Is it clear to you why C (in the BTR) has no left child? And why D (in the BTR) has no right child? And can you reverse this representation process by recovering the general tree (or forest) from the BTR? Try several examples to be sure that the process is familiar to you.

This representation method is valuable already because it permits us to build binary trees (implemented in the standard, uniform way) which capture all the information about quite arbitrary forests of general trees. But there is even more value to the BTR (the natural correspondence, so-called). It happens to be true that: the preorder traversal sequence of the BTR is the same as the preorder traversal sequence of the forest it represents, and the inorder traversal of the BTR is the same as the postorder traversal of the forest it represents! Notice, for example, that the preorder sequence for the (one-tree) forest above is ABECDFGH, the same as the BTR, and the postorder sequence for the forest is EBCFGHDA - the same as the inorder sequence for the BTR. (Test this out on some of your own examples. It's also a good exercise in gaining competence with the traversal methods.)

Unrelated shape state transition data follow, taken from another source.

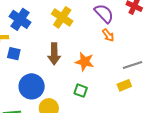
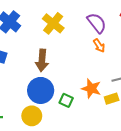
orange star: (85, 62) -> (91, 88), moved
blue circle: (32, 86) -> (41, 90), moved

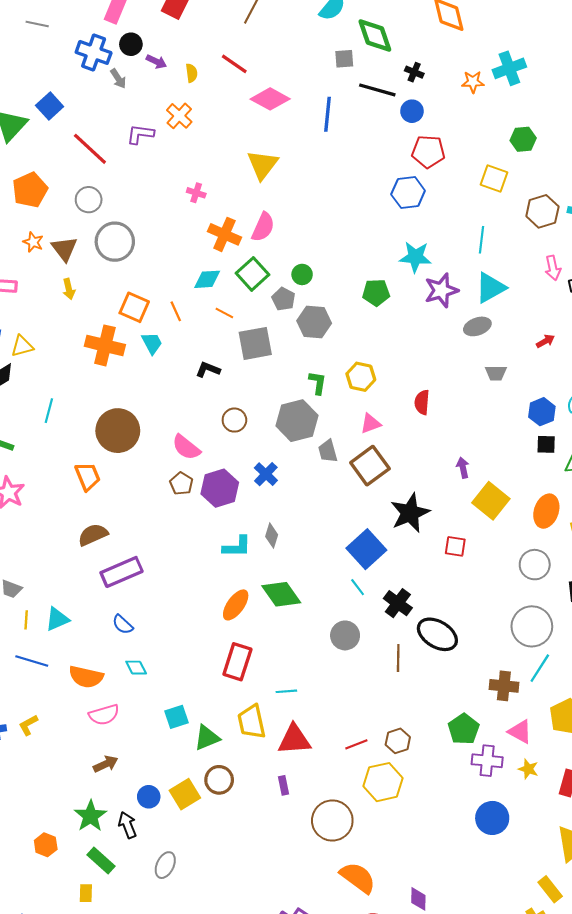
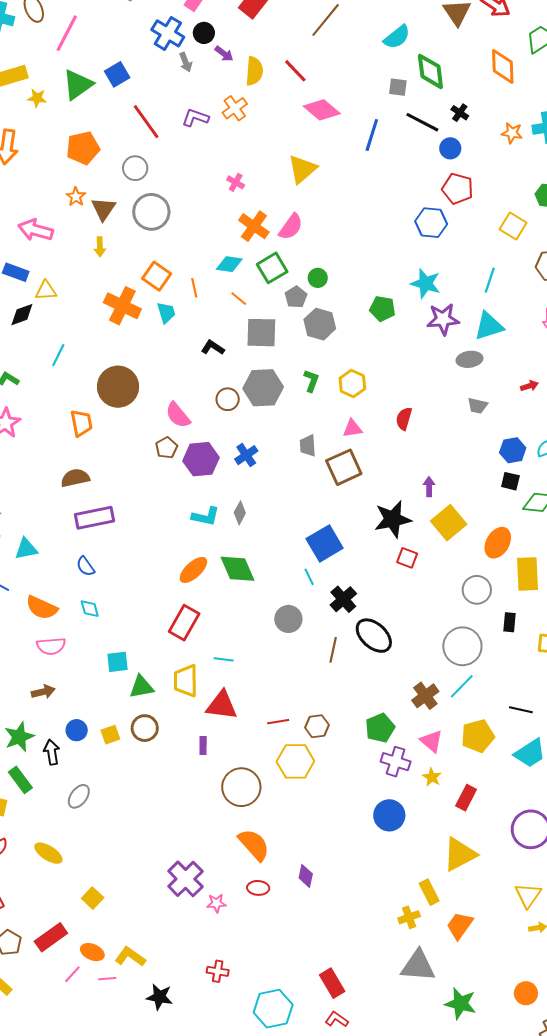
yellow semicircle: (192, 73) -> (254, 71), size x1.6
gray hexagon: (297, 421) -> (263, 388), moved
black star: (410, 513) -> (393, 519), moved
brown cross: (504, 686) -> (425, 696), turned 36
yellow square: (185, 794) -> (110, 735), size x0.7

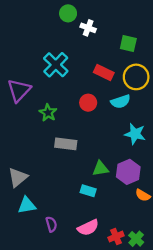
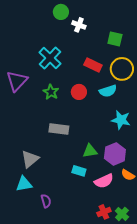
green star: (48, 113) -> (51, 92), moved
gray triangle: (18, 177) -> (30, 159), moved
pink semicircle: (88, 228) -> (104, 181), moved

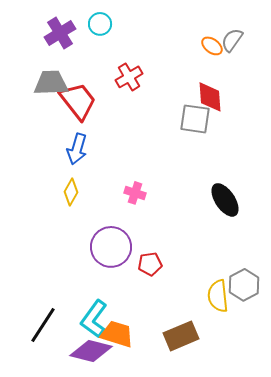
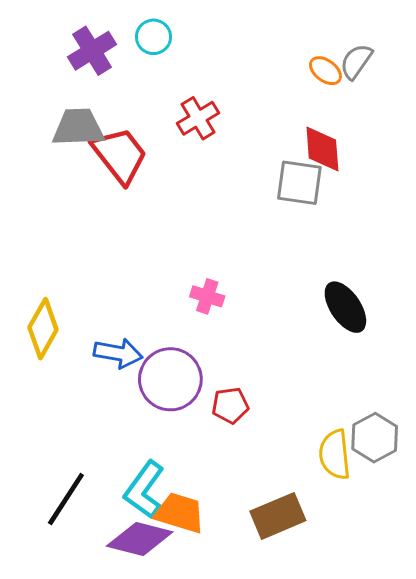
blue arrow: (77, 149) -> (118, 353), moved, turned -96
yellow diamond: (71, 192) -> (43, 329), moved, size x1.4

Thus, a forest can be described by its preorder and postorder traversal sequences, and from that information, we can build a binary tree to represent the forest! (How?) The BTR can then be processed to answer questions about the structure of the forest.

There are many applications of this mapping of forests to binary trees in computer science. In principle, the Unix file management system - a hierarchy (general tree) of directories, subdirectories, and files - could be represented this way (in fact, another representation is used: B-Trees). Each Unix (sub)directory also has a pointer to itself, and to its parent, to facilitate some of the directory-processing services (like cd ../), but we can ignore that for this illustration. The directory services of mkdir, rmdir, cd, etc. could be implemented by algorithms processing the binary tree representative. Think about how mkdir might add a new subdirectory by adding a new node as the rightmost child of its parent; or how cd follows a path in the BTR to get to the appropriate subdirectory. You might also give some thought as to how to speed up these processes by adding a pointer or two to each node in the BTR.